Dakar to Ziguinchor is 600+ km:

  • Via Tambacounda (inland): ~12 hours
  • Via The Gambia (Barra ferry, then the trans-Gambia road): ~8–9 hours, but Gambian border waits add uncertainty

Neither is recommended for a standard tourist trip unless you've a specific reason.

Ziguinchor

The regional capital is a pleasant, manageable city of ~200,000. Marché Saint-Maur is worth a morning for crafts, fresh produce and a bit of local context. The Forêt de Kabrousse just outside town has impressive kapok trees.

Where to stay: Hotel le Flamboyant (mid-range, colonial-era, riverside) and Hotel Kadiandoumagne (budget, central) are the established options. Most travellers push on to Cap Skirring the same day.

Cap Skirring

25 km west of Ziguinchor, Cap Skirring is the destination. The beach — casuarinas behind, low dunes at the edge, 5+ km long — is the longest and most swimmable in Senegal, and the Atlantic is calmer here than at Dakar or Saly.

Village life carries on alongside the tourist strip: fishermen land on the same beach in the morning, women sell oysters at the market.

What to do

Beach — swim, walk, sit. Cap Skirring's beach doesn't need much organising.

Diola villages — several within 10 km (Kabrousse, Mlomp, Oussouye) keep traditional roundhouses (cases à impluvium) and sacred forests. Go with a local guide — these sites carry cultural weight and visits should be arranged properly and respectfully.

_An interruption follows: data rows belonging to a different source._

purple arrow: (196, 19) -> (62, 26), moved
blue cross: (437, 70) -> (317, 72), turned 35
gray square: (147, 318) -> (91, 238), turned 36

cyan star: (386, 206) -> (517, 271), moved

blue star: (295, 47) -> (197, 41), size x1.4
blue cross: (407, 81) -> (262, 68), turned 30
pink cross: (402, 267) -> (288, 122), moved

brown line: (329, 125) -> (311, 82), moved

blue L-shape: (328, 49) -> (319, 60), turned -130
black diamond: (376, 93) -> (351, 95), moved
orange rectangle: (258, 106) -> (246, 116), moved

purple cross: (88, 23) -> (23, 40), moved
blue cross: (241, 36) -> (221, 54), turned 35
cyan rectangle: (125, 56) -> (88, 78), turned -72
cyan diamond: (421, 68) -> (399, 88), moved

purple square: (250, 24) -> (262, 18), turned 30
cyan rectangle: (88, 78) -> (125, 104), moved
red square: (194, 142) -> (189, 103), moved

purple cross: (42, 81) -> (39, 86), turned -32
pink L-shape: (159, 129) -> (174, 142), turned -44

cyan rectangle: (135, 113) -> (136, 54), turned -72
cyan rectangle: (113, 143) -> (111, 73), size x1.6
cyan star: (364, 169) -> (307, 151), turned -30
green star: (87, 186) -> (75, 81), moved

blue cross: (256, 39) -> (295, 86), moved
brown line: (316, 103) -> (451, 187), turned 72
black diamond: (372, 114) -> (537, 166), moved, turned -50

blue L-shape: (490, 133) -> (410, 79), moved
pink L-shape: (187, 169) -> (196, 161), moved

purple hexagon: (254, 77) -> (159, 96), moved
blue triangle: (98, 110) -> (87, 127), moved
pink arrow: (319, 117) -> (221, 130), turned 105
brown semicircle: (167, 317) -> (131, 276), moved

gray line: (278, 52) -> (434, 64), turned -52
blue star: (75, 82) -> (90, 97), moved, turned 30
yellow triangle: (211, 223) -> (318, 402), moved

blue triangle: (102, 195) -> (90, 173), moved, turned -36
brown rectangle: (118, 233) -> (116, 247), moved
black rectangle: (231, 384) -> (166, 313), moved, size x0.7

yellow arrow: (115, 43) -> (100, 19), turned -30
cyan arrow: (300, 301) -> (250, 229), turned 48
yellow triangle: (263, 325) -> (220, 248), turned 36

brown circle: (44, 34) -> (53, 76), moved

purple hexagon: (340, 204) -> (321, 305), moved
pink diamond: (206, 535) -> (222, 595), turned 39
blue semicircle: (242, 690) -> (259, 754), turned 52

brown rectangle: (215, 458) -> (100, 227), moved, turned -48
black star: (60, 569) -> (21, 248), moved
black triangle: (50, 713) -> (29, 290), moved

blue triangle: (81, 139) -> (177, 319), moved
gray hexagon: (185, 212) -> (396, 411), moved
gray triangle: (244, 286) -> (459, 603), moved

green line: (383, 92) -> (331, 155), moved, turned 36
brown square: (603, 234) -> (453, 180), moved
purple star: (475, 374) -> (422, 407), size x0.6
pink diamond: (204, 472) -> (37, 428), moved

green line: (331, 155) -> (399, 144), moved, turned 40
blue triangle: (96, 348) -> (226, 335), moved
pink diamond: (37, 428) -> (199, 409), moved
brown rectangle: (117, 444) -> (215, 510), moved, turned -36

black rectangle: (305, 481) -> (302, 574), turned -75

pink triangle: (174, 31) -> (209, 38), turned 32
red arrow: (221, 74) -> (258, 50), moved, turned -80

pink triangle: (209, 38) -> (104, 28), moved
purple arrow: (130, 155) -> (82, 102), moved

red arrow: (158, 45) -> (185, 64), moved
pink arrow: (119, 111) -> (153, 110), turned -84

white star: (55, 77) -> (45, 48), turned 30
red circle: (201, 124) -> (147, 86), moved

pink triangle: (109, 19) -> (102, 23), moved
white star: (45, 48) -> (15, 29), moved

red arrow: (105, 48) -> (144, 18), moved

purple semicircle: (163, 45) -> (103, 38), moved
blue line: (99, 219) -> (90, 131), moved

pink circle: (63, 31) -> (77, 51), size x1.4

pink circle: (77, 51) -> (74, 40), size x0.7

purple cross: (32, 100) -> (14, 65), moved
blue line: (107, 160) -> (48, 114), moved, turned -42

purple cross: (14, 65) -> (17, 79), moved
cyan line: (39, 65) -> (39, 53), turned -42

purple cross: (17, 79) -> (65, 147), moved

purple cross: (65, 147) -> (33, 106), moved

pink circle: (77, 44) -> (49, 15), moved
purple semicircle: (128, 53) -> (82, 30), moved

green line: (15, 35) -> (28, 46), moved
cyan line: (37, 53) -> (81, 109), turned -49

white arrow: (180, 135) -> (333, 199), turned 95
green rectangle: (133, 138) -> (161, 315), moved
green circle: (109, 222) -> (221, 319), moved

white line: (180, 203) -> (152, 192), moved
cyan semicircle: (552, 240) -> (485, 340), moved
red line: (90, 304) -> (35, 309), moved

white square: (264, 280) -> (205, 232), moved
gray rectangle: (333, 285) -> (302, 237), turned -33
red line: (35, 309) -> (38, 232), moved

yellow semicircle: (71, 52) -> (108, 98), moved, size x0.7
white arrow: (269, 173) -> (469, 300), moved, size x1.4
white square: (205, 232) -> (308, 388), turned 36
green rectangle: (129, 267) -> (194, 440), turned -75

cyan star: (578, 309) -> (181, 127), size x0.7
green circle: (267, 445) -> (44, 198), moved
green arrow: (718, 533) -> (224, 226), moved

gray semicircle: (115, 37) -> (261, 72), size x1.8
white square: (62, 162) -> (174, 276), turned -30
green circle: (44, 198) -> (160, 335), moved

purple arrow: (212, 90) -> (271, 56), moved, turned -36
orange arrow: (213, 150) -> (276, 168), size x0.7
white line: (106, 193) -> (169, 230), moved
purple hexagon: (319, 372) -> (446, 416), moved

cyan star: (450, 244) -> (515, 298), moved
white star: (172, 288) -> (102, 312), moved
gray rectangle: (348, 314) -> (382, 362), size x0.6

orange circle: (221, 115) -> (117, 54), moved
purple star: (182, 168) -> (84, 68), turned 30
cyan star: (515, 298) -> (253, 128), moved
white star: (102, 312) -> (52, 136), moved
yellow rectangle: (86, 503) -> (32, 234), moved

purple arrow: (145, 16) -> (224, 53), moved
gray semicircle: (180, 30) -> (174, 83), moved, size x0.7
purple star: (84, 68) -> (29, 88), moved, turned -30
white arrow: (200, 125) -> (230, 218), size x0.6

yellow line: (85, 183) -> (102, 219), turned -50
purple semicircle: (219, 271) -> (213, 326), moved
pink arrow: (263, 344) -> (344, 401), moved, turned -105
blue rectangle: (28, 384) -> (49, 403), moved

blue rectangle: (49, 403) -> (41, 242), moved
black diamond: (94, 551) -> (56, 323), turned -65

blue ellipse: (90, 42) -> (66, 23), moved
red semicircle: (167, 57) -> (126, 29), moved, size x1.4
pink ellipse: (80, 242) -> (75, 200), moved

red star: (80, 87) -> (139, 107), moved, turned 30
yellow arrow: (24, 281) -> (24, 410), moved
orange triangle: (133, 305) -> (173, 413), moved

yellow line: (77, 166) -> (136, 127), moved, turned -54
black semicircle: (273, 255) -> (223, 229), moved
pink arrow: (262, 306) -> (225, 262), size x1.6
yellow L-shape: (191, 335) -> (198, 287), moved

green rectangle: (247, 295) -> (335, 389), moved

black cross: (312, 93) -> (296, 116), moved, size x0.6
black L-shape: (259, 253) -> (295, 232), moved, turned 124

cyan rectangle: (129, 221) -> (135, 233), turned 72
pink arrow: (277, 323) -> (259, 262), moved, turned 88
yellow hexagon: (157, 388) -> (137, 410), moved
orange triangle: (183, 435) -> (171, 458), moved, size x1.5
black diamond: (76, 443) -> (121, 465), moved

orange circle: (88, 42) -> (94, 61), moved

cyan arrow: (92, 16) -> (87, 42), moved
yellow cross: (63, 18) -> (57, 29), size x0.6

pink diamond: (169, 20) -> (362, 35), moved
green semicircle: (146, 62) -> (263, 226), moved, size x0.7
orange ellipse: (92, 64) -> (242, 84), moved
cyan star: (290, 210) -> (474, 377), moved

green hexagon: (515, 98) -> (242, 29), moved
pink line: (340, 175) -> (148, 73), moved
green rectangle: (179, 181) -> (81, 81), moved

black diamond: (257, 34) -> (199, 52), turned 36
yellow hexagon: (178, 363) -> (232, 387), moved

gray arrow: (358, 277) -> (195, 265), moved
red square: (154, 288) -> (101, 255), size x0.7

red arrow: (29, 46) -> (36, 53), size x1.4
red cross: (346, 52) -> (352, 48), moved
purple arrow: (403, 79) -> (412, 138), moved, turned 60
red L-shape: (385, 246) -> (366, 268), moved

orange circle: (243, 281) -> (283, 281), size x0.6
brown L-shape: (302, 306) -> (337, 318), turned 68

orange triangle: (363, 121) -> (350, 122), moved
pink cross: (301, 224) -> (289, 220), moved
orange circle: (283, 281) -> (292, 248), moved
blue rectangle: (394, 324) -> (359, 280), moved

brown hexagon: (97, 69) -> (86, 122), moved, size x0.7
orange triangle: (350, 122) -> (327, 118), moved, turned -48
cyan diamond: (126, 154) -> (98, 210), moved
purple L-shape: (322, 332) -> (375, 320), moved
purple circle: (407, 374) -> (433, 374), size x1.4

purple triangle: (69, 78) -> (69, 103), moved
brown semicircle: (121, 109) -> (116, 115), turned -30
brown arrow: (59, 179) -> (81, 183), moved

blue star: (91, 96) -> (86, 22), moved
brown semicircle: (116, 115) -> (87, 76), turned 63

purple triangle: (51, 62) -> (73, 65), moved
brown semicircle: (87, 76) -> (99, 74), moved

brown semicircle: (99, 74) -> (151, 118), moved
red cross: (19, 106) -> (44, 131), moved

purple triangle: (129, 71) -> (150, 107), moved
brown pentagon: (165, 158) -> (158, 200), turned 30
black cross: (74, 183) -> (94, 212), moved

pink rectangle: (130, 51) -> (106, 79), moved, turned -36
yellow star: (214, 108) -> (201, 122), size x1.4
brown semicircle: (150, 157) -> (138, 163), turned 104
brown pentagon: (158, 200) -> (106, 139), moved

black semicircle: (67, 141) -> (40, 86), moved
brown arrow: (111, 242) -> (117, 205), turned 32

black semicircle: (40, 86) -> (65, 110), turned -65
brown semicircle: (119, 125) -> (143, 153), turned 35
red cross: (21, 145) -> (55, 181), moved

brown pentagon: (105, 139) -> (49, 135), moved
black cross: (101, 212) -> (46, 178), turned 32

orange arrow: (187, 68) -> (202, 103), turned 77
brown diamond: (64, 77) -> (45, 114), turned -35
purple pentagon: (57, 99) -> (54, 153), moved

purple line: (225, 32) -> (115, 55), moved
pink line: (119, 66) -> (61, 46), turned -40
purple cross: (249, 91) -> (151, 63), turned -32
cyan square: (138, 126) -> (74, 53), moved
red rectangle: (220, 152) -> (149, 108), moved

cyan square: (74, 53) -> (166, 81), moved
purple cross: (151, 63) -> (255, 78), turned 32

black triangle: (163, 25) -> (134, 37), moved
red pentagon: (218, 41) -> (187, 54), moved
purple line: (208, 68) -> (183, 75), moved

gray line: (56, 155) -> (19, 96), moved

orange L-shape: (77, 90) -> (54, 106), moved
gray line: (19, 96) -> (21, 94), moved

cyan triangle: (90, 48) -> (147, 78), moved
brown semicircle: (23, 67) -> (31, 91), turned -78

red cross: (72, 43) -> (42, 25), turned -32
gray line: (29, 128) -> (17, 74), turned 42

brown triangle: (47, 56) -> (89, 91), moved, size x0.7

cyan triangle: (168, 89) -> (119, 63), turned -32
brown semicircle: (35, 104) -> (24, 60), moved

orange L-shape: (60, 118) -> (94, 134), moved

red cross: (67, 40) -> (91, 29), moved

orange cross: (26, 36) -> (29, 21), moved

Kayaking — the mangrove channels south of Cap Skirring are best by kayak; several lodges run half-day paddles through the waterways. Casamance kayaking tours on Viator

Palm wine villages — your guide can set up a visit to a local cabane (palm-wine tap room), a Diola social ritual worth experiencing.

Where to stay at Cap Skirring

Budget (£35–60):

  • Campement Elinkine or local guesthouses — basic, with character and local food

Mid-range (£70–140):

  • Le Kabrousse — reliable mid-range hotel, pool, good food, beachside
  • Les Palmiers de Cap Skirring — French-run, quiet garden, 200m from the beach

Boutique (£120–200+):

  • Carabane Island Lodge — reached by pirogue, small and lovely

Practical notes

Currency: CFA franc (Senegal) — if you're coming via The Gambia, make sure you have XOF, not GMD.

Language: French and Diola; limited English outside tourist hotels.

Health: Malaria risk is higher here than in the north, especially in the green season. Prophylaxis is essential.

Mobile: Orange and Free both have 4G in Ziguinchor and Cap Skirring; patchier in rural areas.

Sample 4-day itinerary

Day 1: Fly Dakar–Cap Skirring. Afternoon on the beach. Dinner at the hotel.

Day 2: Morning kayak in the mangroves. Afternoon village visit (Kabrousse or Mlomp with a local guide).

Day 3: Ziguinchor day trip — Marché Saint-Maur, Forêt de Kabrousse, lunch in town. Back to Cap Skirring for sunset.

Day 4: Morning on the beach, fly Cap Skirring–Dakar in the afternoon.

FAQ

Is Casamance safe to visit?

It's been largely peaceful since around 2014, and the tourist areas (Cap Skirring, Ziguinchor) are routinely visited by independent travellers. The FCDO sometimes advises caution in specific border zones. Check the current advice before booking and again in the week you travel.

Do I need a guide in Casamance?

For beach days, no. For village visits, sacred forests and palm-wine ceremonies, yes — and strongly recommended. These places have active cultural significance and an introduction matters.

Can I enter Casamance from The Gambia?

Yes — the Seleti crossing leads into the region, and it's the overland route many trans-Gambia travellers use. Check FCDO advice for that border zone.